Estimo que uno de los enemigos más fuertes y más difíciles para una sociedad tolerante es el relativismo y el desplome ético que caracteriza muchos aspectos de la cultura contemporánea. No falta quien considera este relativismo ético como una condición de la democracia, ya que sólo él garantizaría la tolerancia, el respeto recíproco entre las personas y la adhesión a las decisiones de las consideradas objetivas y vinculantes, o las convicciones religiosas llevarían al autoritarismo y a la intolerancia (Juan Pablo II). Pero cuando faltan estas normas morales, objetivas y vinculantes para todos, por ejemplo en
lo concerniente al respeto a la vida o a la conciencia personal o a las convicciones religiosas, todos somos testigos de las graves consecuencias que se originan.
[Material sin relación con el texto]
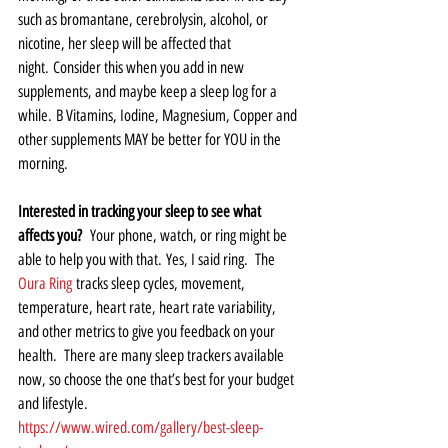
such as bromantane, cerebrolysin, alcohol, or 
nicotine, her sleep will be affected that 
night. Consider this when you add in new 
supplements, and maybe keep a sleep log for a 
while. B Vitamins, Iodine, Magnesium, Copper and 
other supplements MAY be better for YOU in the 
morning.  
Interested in tracking your sleep to see what 
affects you? 
 Your phone, watch, or ring might be 
able to help you with that. Yes, I said ring.  The 
Oura Ring
 tracks sleep cycles, movement, 
temperature, heart rate, heart rate variability, 
and other metrics to give you feedback on your 
health.  There are many sleep trackers available 
now, so choose the one that’s best for your budget 
and lifestyle.   
https://www.wired.com/gallery/best-sleep-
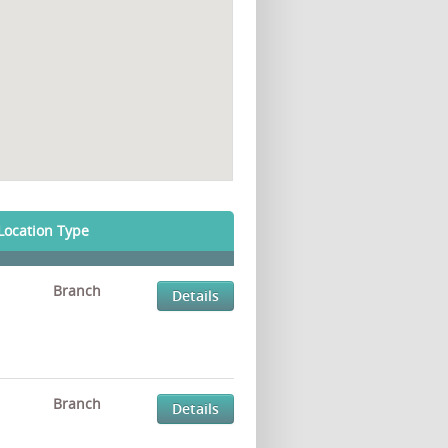
Location Type
Branch
Details
Branch
Details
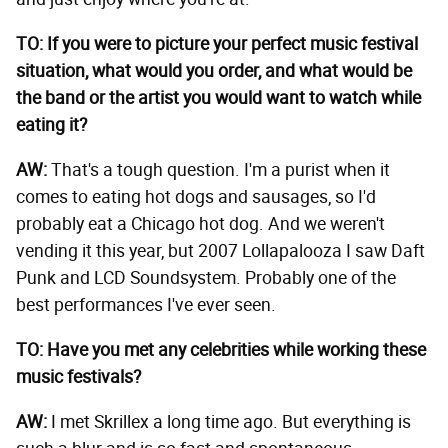
TO: If you were to picture your perfect music festival
situation, what would you order, and what would be
the band or the artist you would want to watch while
eating it?
AW:
That's a tough question. I'm a purist when it
comes to eating hot dogs and sausages, so I'd
probably eat a Chicago hot dog. And we weren't
vending it this year, but 2007 Lollapalooza I saw Daft
Punk and LCD Soundsystem. Probably one of the
best performances I've ever seen.
TO: Have you met any celebrities while working these
music festivals?
AW:
I met Skrillex a long time ago. But everything is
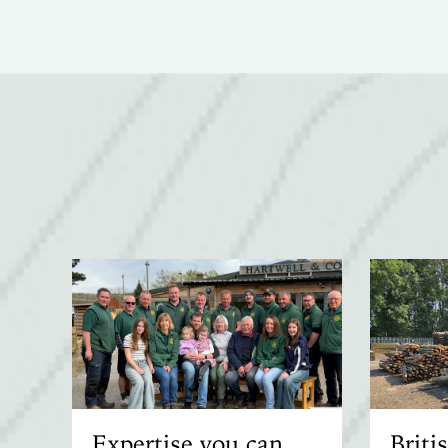
Expertise you can
Brit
«Es cierto, como señaló Juan Pablo II en su Encíclica sobre la vida, que en la historia ha habido casos en los que se han cometido crímenes en nombre de la ‘verdad’. Pero crímenes no menos graves y radicales negaciones de la libertad se siguen cometiendo también en nombre del ‘relativismo ético’. Si por una trágica ofuscación de la conciencia colectiva, el escepticismo llegara a poner en duda hasta los principios fundamentales de la ley moral, el mismo ordenamiento democrático –basado en el respeto y la tolerancia– se tambalearía en sus fundamentos, reduciéndose a un puro mecanismo de regulación empírica de intereses diversos y contrapuestos (EV 70)». Una sociedad tolerante se asienta sobre la verdad que nos hace libres y sobre la base del respeto a las personas con el derecho sagrado a su conciencia. Una sociedad que destruya o disminuya la libertad, asentada en la verdad, va de camino hacia la intolerancia. Por ello, si queremos ser libres y construir una sociedad tolerante, busquemos y sirvamos a la verdad. La Iglesia se presenta en el mundo servidora de una verdad sobre el hombre y de una vida que ha encontrado en Jesucristo.
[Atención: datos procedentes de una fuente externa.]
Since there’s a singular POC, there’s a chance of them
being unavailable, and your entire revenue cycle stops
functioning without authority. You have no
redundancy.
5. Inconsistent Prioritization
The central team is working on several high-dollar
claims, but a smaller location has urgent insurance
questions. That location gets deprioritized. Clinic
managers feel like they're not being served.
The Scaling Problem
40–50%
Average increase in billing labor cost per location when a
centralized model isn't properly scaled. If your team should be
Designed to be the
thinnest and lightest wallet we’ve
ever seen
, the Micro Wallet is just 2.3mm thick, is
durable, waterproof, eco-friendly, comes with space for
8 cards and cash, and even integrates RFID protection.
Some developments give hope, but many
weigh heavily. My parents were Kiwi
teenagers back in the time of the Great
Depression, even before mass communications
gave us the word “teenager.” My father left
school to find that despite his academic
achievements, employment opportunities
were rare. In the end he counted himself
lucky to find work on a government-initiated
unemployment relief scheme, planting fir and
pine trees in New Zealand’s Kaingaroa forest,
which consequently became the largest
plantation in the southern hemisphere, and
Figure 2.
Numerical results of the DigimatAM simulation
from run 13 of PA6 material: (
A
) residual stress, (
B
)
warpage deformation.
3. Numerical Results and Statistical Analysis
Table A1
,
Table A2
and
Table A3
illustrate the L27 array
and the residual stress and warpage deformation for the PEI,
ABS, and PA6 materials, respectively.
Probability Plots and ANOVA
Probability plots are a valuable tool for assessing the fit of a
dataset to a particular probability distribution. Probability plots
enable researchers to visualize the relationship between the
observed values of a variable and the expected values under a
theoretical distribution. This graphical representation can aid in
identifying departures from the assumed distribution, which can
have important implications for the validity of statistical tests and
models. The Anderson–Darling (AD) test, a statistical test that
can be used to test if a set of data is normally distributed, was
Ella sabe que esta verdad es vida en libertad y en comunión, en mano tendida, en acercamiento al extraño que yace malherido y despojado por otros, arrinconado y marginado, porque la libertad sólo nace del amor, y porque la única razón de ser de la libertad es hacer posible la comunión y el amor, el servicio respetuoso y atención sanante a todo hombre que es próximo a cada uno. Se trata de una libertad para buscar y adherirse a la verdad y al bien, para la comprensión y el respeto, para la longanimidad y el diálogo, para el amor y la misericordia. Para el cristiano ser tolerante no debiera ser un añadido, pertenece a su misma entraña. Porque el cristiano es hombre de comunión, de diálogo, de encuentro; porque ha nacido del amor, de la comunión, del diálogo y del encuentro de Dios con el hombre en su Hijo Jesucristo.
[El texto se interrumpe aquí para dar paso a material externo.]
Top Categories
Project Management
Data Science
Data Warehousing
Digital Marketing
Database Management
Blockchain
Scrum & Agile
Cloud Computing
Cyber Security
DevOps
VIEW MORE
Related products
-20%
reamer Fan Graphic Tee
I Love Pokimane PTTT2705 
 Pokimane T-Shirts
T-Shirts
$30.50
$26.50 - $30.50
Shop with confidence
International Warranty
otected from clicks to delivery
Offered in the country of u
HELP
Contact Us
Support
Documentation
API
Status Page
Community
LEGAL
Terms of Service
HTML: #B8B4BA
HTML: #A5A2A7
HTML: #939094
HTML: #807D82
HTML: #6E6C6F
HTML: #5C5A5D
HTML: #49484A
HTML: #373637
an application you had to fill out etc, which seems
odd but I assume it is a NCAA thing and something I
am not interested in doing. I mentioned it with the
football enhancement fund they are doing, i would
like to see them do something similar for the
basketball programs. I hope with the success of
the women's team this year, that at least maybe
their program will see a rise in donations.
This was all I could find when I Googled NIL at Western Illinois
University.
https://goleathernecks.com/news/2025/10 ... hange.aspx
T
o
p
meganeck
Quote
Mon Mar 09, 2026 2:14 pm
La tolerancia tan cercana y tan dentro de la comunión es posible si cada uno respeta la dignidad personal y humana de los demás, a cuya dignidad corresponde la sacralizad de su conciencia. La comunión y la tolerancia no existen cuando la colectividad se impone a los hombres; la tolerancia no es real si coexisten unos junto a otros con indiferencia y sólo buscan sus propias ventajas e intereses. La verdadera tolerancia tiende de suyo a la comunión, y sólo surge cuando uno percibe la dignidad inrobable del prójimo y la diversidad como riquezas, cuando le reconoce al prójimo la misma dignidad sin uniformidad que a uno mismo y está dispuesto a comunicarle sus propias capacidades y dones. Esto es lo que he visto y contemplado en Jesucristo, esto es lo que he aprendido en la Iglesia y de su historia, esto es lo que ahora lo ofrezco con gozo y sencillez a todos como aportación al diálogo, al respeto, a la comunicación y a la reconciliación.